Mme Fanny Dombre-Coste. Monsieur Pascal Terrasse, je salue votre travail, non seulement sur la forme, car il a fait l’objet d’une forte participation citoyenne, mais aussi sur le fond, car il montre que si cette économie collaborative est une source de richesse et constitue un levier de croissance formidable, elle n’en pose pas moins des questions sur le juste équilibre à trouver entre, d’une part, l’encadrement des plateformes et leur contribution à la charge publique, et, d’autre part, la nécessaire liberté pour développer un écosystème.

Je souhaite revenir sur la distinction entre professionnel et usager occasionnel. Vous avez rassuré nos concitoyens en indiquant ne pas souhaiter la création d’une taxe supplémentaire pour les usagers occasionnels des plateformes. Néanmoins, la recherche de profits par certaines plateformes d’hébergement dans les centres urbains génère une tension sur le marché de la location, certains multipropriétaires préférant rentabiliser leur logement en le louant à la nuitée plutôt qu’à l’année. Cette dérive pose des difficultés sur le marché de la location longue durée. Qu’en pensez-vous ?

Mme Béatrice Santais. Monsieur Pascal Terrasse, merci pour votre rapport.

Nous avons beaucoup entendu parler de plateformes numériques et de consommateurs individuels. Pour ma part, je voudrais évoquer les plateformes technologiques, notamment les plateformes de mutualisation d’équipements industriels. Sur mon territoire, qui pourrait devenir un territoire collaboratif expérimental, on mutualise des « salles blanches » dans un équipement existant.
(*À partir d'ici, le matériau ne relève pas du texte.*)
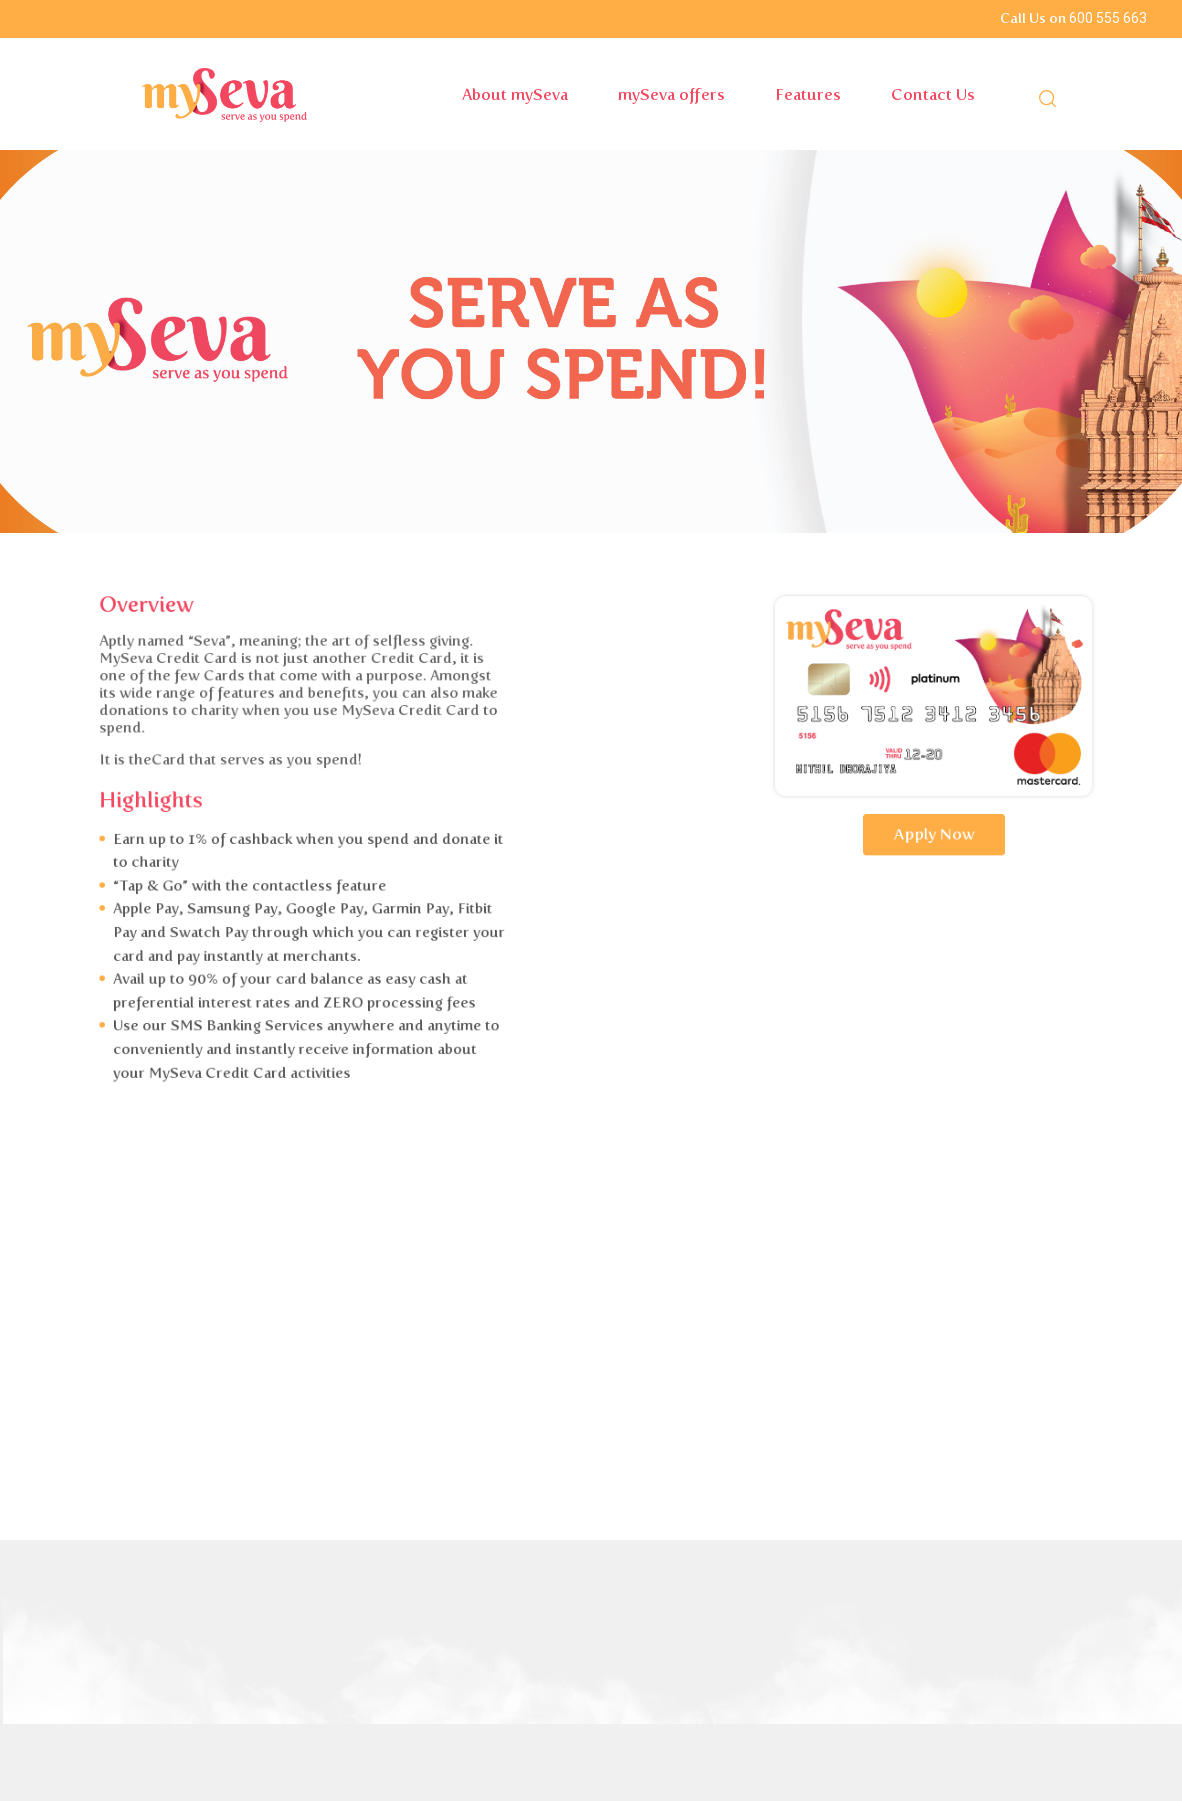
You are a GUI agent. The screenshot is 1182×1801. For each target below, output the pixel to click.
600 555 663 (1108, 18)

Pour des petites entreprises qui manquent de moyens pour se développer, cette mutualisation de moyens technologiques, parfois de grande qualité, leur laisse espérer de nouveaux marchés et est susceptible de créer une véritable émulation entre elles. Ce très bel exemple d’économie collaborative devrait être développé sur les territoires.

M. Frédéric Roig. Monsieur Pascal Terrasse, je vous félicite pour cet excellent rapport qui montre que l’outil numérique révolutionne totalement les usages, les pratiques et les relations sociales et économiques dans nos territoires. Internet est en train de faire bouger les frontières traditionnelles de notre économie : la vente par correspondance et les comportements des consommateurs sont en pleine évolution, comme l’ont montré nos tables rondes. La qualité des prestations et la protection des consommateurs sont essentielles. Il existe des plateformes de mise en vente des produits du terroir ou encore de réservation dans le secteur du tourisme. Il faut sécuriser l’accès à ces plateformes, tout en maintenant la liberté de l’utilisateur et de l’usager. Votre rapport pointe la question de la qualité des emplois et du maintien des emplois ; il nous revient d’y réfléchir face au risque de disparition d’emplois. Il nous faut également réfléchir aux moyens de garantir la libre concurrence, tout en évitant la concurrence déloyale. Vos 19 propositions apportent des réponses pour trouver ce juste équilibre.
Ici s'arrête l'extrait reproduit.